* [Input]:
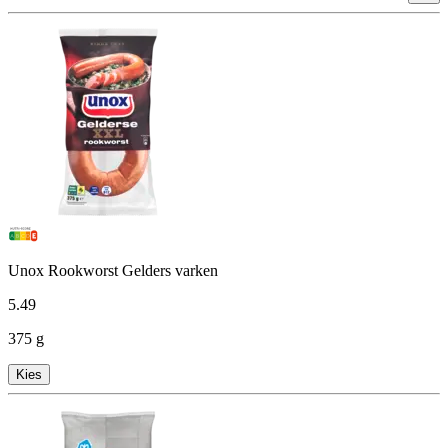
Unox Rookworst Gelders varken
5
.
49
375 g
Kies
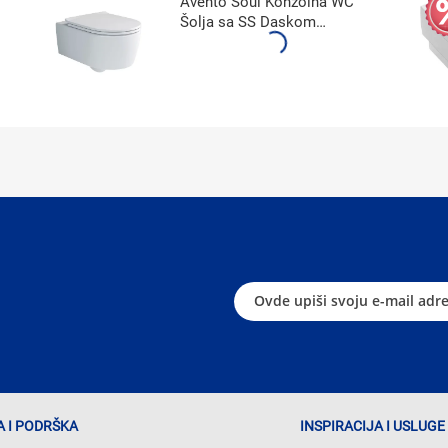
Avento Soul Konzolna WC
Šolja sa SS Daskom
4656HR01
 I PODRŠKA
INSPIRACIJA I USLUGE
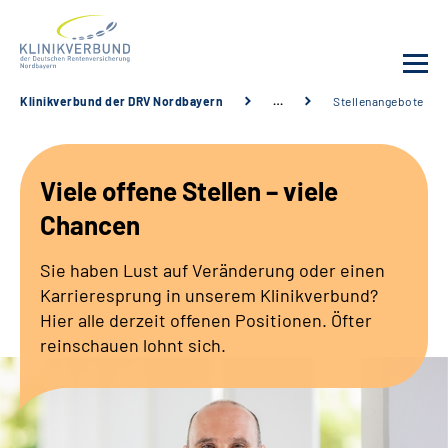
Klinikverbund der DRV Nordbayern
…
Stellenangebote
Unsere Kliniken
Viele offene Stellen – viele
Behandlungsangebot
Chancen
Sozialdienste & Zuweisende
Sie haben Lust auf Veränderung oder einen
Karrieresprung in unserem Klinikverbund?
Karriere
Hier alle derzeit offenen Positionen. Öfter
reinschauen lohnt sich.
Erweiterte Suche
Gebärdensprache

* [What the task asks]:
With the pictures removed, print only the lines starting at the line that has "Šolja sa SS Daskom" and ending at the line that has "Sie haben Lust auf Veränderung oder einen", both ends included, exactly as they stand above.

* [Solution to this problem]:
Šolja sa SS Daskom
4656HR01
 I PODRŠKA
INSPIRACIJA I USLUGE
Klinikverbund der DRV Nordbayern
…
Stellenangebote
Unsere Kliniken
Viele offene Stellen – viele
Behandlungsangebot
Chancen
Sozialdienste & Zuweisende
Sie haben Lust auf Veränderung oder einen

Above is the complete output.